How we test portable projectors

Every projector we review goes through elaborate objective and subjective testing. CNET editors pick the products and services we write about based on editorial merit. When you buy through our links, we may get a commission.

Read moreHow CNET Tests Projectors

FAQs

What makes a mini projector different from a full-size projector?

The biggest difference is light output. Traditional, full-size projectors can get much brighter than any portable mini projector. Most portable projectors use an LED lamp, while full-size projectors have either UHP lamps (which are basically high-powered light bulbs) or laser light sources. Projector light output is measured in lumens. The brightest portable projectors we’ve reviewed measure about 350 lumens, while a traditional home theater projector measures 1,500 lumens or more. 

A bright projector can produce a larger image, and looks better when there’s some ambient light around.

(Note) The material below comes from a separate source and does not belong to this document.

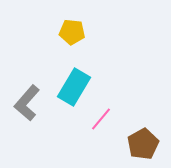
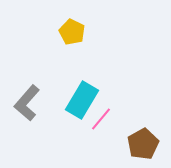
yellow pentagon: rotated 20 degrees clockwise
cyan rectangle: moved 8 px right, 13 px down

For that reason dimmer portable projectors are best enjoyed with smaller images and in as dark an environment as possible.

Beyond brightness, mini projectors are much smaller (of course), can run on battery power and usually include built-in streaming and decent speakers. Traditional projectors have more lens adjustments, including focus, zoom and lens shift, and can run louder. 

Does a mini projector have to be plugged in?

It depends. Many portable projectors have built-in batteries that can run for two or three hours before needing to be plugged in. Some can also attach to external USB battery packs that allow them to be run without plug-in power. On the other hand, many smaller portable projectors, especially cheaper ones, don’t include a built-in battery or work with battery packs. They will need to be plugged in to work.

Can you watch Netflix on a portable projector?

Yes. Many mini projectors have built-in streaming that allow them to show Netflix and other streaming services when connected via Wi-Fi. For projectors that don’t have built-in streaming, you’ll need to connect another streaming device, like a Roku or Fire TV Stick, to the projector’s HDMI input to stream Netflix and other services.